● **Prompt**: Below are lines of records; copy exactly those from the one containing "Antworten zu Themen" through the one containing "পর একঘেয়েমি কারণ সহজে কেনার করে।?", leaving the pictures behind.

········

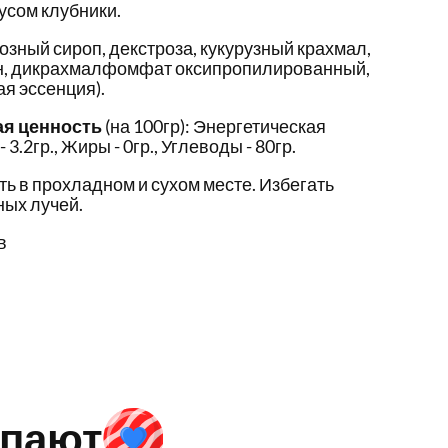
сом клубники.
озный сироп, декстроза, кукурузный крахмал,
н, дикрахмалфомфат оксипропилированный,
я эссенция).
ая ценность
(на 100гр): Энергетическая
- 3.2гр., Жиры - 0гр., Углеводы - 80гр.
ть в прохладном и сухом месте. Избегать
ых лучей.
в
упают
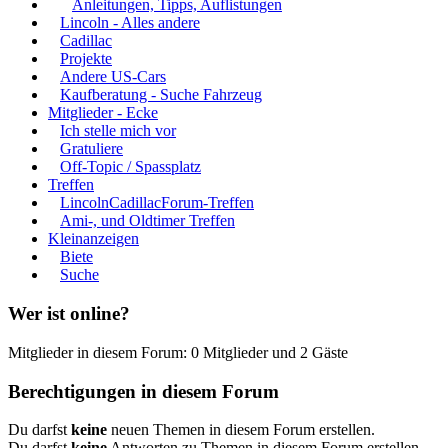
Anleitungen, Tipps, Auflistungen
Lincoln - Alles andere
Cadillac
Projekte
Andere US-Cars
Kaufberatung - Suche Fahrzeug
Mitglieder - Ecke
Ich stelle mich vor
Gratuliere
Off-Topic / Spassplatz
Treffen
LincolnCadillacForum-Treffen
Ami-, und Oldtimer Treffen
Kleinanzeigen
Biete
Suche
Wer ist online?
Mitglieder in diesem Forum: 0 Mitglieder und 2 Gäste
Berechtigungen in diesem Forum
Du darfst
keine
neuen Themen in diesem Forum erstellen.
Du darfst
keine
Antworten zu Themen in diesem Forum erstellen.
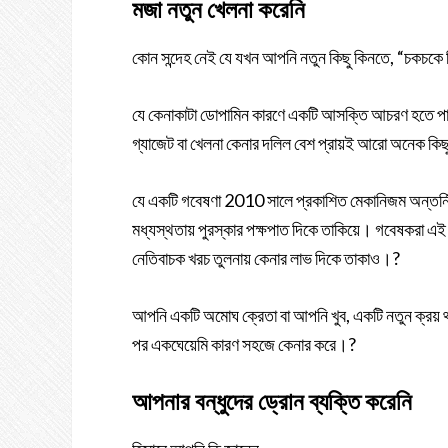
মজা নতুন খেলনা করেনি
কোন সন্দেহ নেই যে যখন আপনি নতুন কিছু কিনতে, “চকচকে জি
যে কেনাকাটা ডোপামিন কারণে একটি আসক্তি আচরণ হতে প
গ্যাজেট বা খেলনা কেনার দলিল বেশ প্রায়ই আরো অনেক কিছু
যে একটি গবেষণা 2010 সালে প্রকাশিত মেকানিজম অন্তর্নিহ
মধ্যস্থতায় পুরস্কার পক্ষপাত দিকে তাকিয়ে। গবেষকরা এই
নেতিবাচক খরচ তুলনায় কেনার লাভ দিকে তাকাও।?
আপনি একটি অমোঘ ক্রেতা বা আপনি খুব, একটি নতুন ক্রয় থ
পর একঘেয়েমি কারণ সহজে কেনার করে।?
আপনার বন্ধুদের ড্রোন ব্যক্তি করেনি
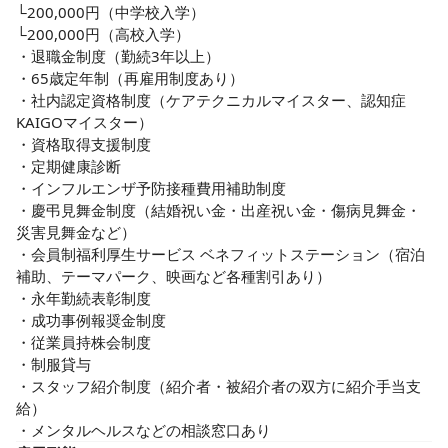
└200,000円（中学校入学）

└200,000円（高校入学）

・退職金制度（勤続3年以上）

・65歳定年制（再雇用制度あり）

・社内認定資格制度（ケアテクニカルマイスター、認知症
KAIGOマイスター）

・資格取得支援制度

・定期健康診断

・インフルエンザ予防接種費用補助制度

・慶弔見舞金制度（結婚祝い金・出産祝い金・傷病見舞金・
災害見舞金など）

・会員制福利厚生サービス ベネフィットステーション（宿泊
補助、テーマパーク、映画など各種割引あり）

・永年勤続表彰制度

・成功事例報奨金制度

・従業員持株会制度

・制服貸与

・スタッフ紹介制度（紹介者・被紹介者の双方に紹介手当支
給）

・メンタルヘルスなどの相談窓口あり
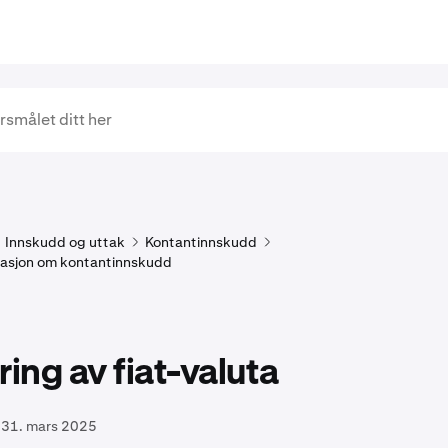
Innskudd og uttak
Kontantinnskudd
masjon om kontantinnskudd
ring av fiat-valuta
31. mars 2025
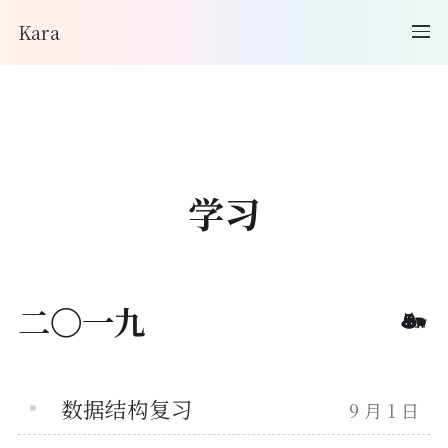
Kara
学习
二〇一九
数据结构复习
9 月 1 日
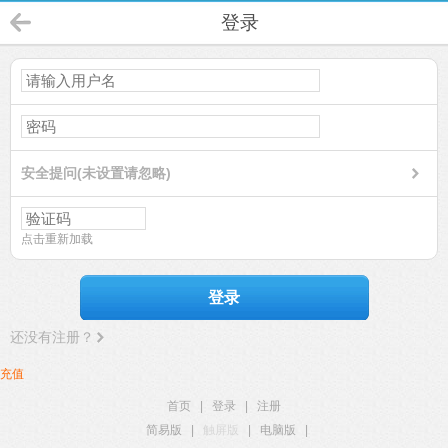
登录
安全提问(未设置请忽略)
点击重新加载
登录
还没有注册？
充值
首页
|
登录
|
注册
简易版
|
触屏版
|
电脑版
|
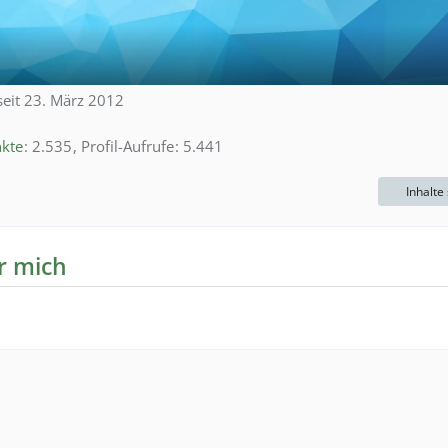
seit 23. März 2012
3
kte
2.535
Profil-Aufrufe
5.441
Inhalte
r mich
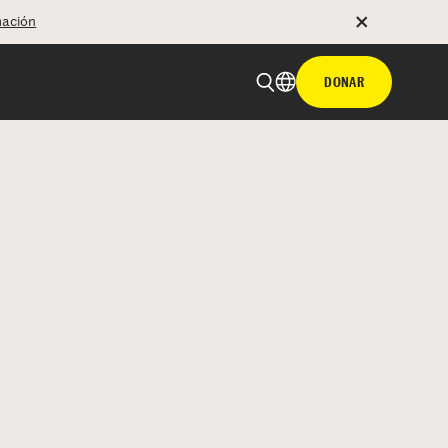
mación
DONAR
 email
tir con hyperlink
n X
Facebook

········

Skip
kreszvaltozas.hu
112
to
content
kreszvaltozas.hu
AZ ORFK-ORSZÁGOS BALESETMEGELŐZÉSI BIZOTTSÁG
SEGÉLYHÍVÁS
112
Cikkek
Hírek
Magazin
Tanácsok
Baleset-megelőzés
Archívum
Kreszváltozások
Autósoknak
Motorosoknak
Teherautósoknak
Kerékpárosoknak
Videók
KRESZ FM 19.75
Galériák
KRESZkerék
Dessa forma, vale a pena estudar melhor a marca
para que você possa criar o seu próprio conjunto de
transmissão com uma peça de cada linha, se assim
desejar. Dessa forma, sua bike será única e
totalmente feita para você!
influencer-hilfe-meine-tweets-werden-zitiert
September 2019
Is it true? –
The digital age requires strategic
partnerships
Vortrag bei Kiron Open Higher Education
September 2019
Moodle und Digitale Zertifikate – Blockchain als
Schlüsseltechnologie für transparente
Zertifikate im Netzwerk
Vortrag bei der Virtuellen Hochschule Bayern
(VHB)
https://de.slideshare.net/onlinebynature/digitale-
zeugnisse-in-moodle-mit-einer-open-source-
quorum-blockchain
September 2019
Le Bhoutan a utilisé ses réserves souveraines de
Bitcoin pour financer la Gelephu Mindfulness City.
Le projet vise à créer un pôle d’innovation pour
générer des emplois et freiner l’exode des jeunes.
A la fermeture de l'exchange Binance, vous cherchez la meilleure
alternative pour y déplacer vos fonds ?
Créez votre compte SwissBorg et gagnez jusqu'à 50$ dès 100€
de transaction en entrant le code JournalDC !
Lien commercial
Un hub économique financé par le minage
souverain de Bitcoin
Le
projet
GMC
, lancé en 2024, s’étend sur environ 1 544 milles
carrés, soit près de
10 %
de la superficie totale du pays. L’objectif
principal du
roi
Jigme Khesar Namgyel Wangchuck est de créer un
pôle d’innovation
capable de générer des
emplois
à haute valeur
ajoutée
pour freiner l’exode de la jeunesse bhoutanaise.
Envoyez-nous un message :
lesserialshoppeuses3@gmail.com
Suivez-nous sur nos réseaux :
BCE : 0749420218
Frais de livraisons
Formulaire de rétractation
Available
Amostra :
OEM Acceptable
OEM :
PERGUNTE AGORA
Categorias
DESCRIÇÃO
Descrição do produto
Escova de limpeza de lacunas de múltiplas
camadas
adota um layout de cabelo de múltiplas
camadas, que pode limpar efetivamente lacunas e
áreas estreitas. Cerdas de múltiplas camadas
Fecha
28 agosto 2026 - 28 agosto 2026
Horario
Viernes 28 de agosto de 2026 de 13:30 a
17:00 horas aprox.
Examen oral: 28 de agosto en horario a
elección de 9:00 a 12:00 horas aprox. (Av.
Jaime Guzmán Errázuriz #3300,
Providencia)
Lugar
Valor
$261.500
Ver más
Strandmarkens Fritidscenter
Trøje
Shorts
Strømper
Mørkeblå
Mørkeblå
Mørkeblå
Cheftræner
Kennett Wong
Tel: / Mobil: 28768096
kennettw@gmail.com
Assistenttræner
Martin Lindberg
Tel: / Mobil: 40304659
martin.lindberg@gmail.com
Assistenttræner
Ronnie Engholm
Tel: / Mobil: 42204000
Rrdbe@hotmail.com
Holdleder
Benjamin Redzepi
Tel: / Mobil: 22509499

········

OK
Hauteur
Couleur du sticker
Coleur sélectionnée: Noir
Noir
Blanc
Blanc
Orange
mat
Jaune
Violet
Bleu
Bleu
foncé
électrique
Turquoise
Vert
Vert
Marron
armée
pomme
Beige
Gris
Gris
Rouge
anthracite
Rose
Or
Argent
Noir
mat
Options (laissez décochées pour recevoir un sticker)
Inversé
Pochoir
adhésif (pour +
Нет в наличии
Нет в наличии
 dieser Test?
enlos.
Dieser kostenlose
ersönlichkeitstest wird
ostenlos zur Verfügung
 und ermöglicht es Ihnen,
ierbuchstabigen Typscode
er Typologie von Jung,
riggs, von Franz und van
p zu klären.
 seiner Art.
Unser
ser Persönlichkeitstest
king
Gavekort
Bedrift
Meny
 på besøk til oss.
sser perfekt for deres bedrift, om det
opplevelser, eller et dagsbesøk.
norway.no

········

● **Solved exercise**:
Antworten zu Themen in diesem Forum erstellen.
মজা নতুন খেলনা করেনি
কোন সন্দেহ নেই যে যখন আপনি নতুন কিছু কিনতে, “চকচকে জি
যে কেনাকাটা ডোপামিন কারণে একটি আসক্তি আচরণ হতে প
গ্যাজেট বা খেলনা কেনার দলিল বেশ প্রায়ই আরো অনেক কিছু
যে একটি গবেষণা 2010 সালে প্রকাশিত মেকানিজম অন্তর্নিহ
মধ্যস্থতায় পুরস্কার পক্ষপাত দিকে তাকিয়ে। গবেষকরা এই
নেতিবাচক খরচ তুলনায় কেনার লাভ দিকে তাকাও।?
আপনি একটি অমোঘ ক্রেতা বা আপনি খুব, একটি নতুন ক্রয় থ
পর একঘেয়েমি কারণ সহজে কেনার করে।?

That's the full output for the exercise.